I am not surprised Apple is in dead last. This is not knocking apple but they just do not have the data everyone else has and they are starting way behind and do not have a great way to get updates.
For example comparing Apple Maps vs Google and Waze. Apple maps is still way behind and does not get updated as fast. It has fewer users to get real time data compared to google and waze and Google has a lot more years of experence in keeping up.
The Voice AI siri is very far behind Amazon and Google and lets be honest they will never catch up due to the shear lack of data and they can not pull it in as easily. Google was using Google Voice voice mails for years to help train AI in understanding human speech and in that case only voice mail volunteered for training where used. Amazon has alexia which is in everything. This is no different.
At some level, yes it might be about information, but therein lies a basic problem - or at least naming issue - with AI (artificial intelligence). ML (machine learning) is probably a less misleading term to use. In other words, if you have this huge, massive set of data a computer can crunch through (something computers are good at), using
human-derived intelligence, properly put into algorithms... you might get a pretty good analysis, and hence result.

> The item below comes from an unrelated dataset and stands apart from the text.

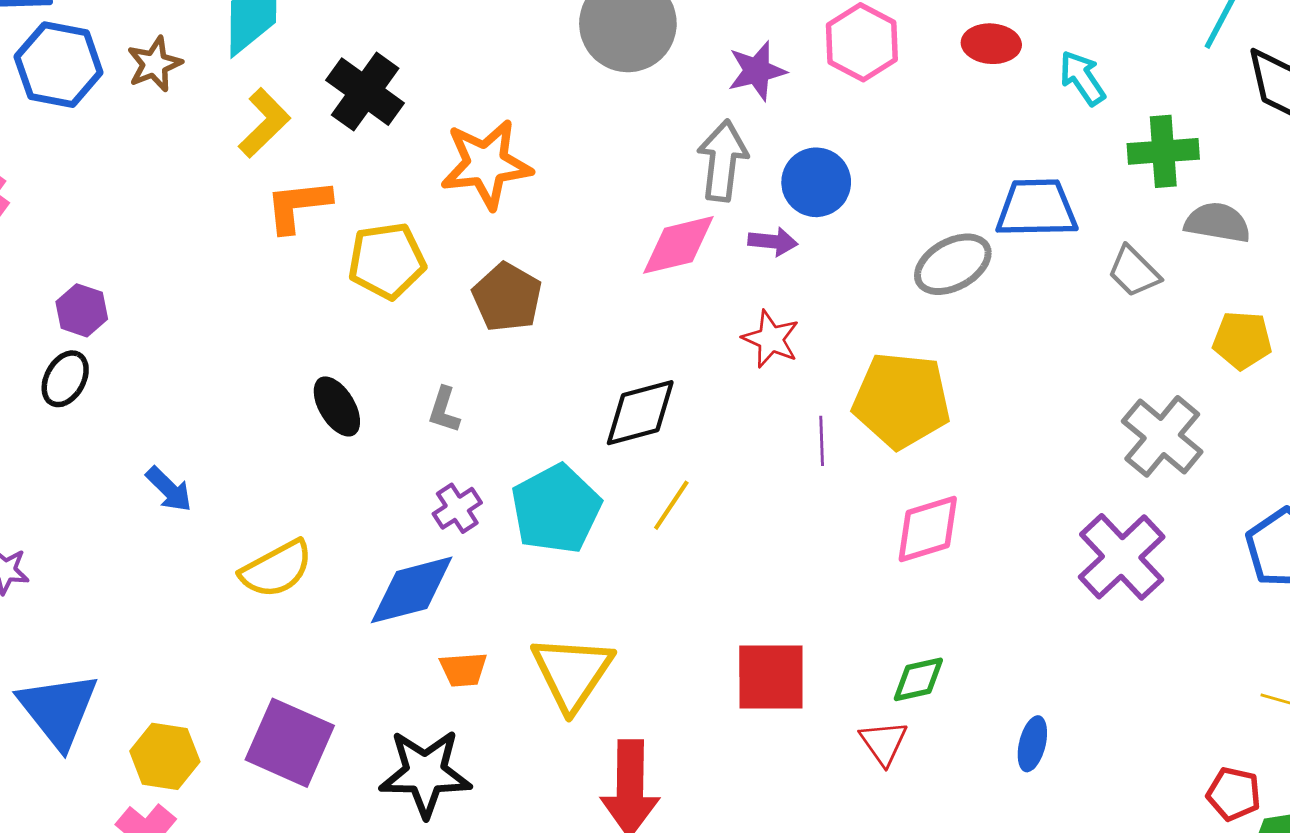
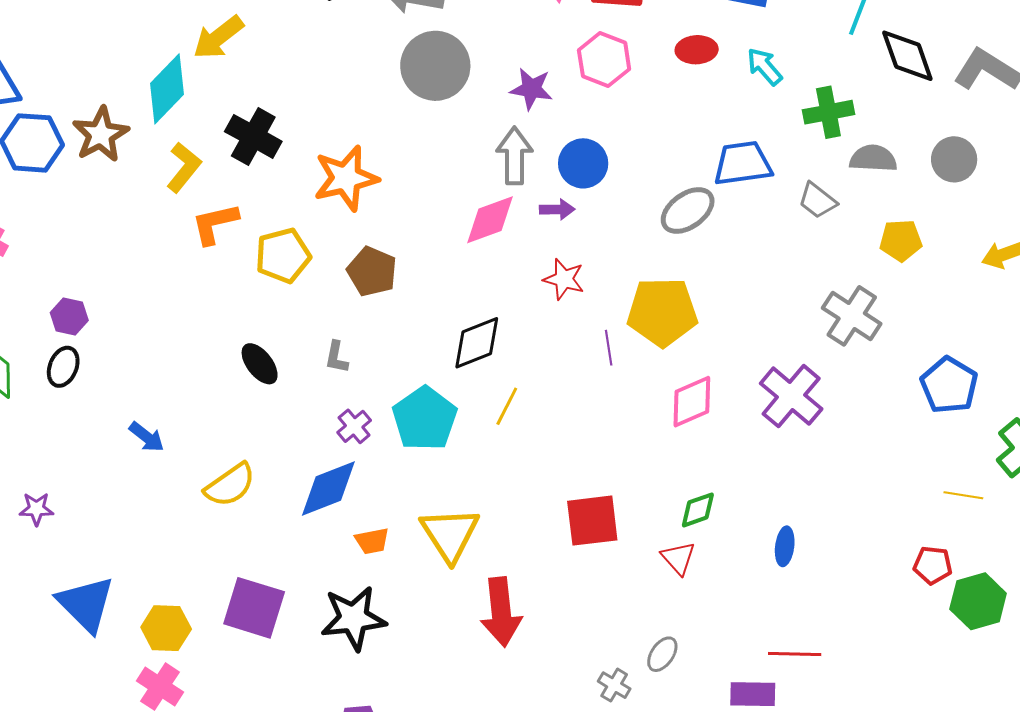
brown star: (155, 64) -> (101, 134), size x1.4
purple star: (757, 71) -> (531, 89), turned 30
purple cross: (1122, 557) -> (791, 396), moved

Humans, on the other hand, drive around every day with far from a complete data set, and figure things out on the fly. If they have even slightly more than abysmal driver training, and aren't intoxicated or willfully-distracted, they do a pretty darn good job of it, too. I'd argue, this is because there is actual thinking going on.

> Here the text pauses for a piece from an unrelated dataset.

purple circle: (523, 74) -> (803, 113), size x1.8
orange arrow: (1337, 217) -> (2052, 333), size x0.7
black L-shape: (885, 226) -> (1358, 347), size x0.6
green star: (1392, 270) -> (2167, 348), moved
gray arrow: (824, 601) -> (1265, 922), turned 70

AI isn't thinking, just following a program. It needs that data set and human-designed way of interpreting the data to even appear to the uninformed as though it is thinking (which it isn't doing). This presents two issues relevant to the discussion.
First, I think Apple's problem isn't on the data-set side of things, especially for many failures of Siri. In many cases, it has the data, it just doesn't know what to do with it. It seems (to me) that Siri suffers a similar problem to Apple's search technology (Podcasts, App Store, Spotlight, etc.) where it can't even do the basic things Google can do with ALL the data right in front of it. They can't even match a search engine like Alta Vista from the mid-90s!
More data isn't going to help if you don't even have the fundamentals of how to process and interpret it in place.
Second, in regards to autonomous vehicles, if they need a complete data-set, that's a problem. And, with some of these systems operating where every detail is mapped out, is kind of cheating (and problematic if they depend on that!). Things change all the time. Crazy events happen. Even if you have the core environment 100% mapped (which is impossible), there are animals, people, weather, etc. which never will be included.
If this stuff is ever to really work, it like us, needs to be real-time taking in and interpreting the data, and then decision making without a crutch of having to have perfect data (and previous results) to fall back on. Much of the argument I've seen from people who actually understand AI (so realize it isn't thinking) is that what this tech really relies on is building a more and more prefect data-set, such that the mess-ups keep dropping. Eventually, they think the mess-ups will drop below human-driving characteristics. (Currently at about 1 fatality per 100M miles driven, and that's with almost insane lack of training, and allowing the most stupid irresponsibility of human drivers... both which could easily be addressed. If they were, where would the stats quickly go? 500M 1T etc.?)
That might be, BUT we could EASILY improve human driving if safety were the actual motive. And, I'm not sure they ever will have that good-enough data-set and/or enough human-designed algorithms to correctly process and react to it.
(As I've heard Adam Curry say on the No Agenda show... that he'll start believing in this AI stuff when they can get email spam filters working. No doubt!)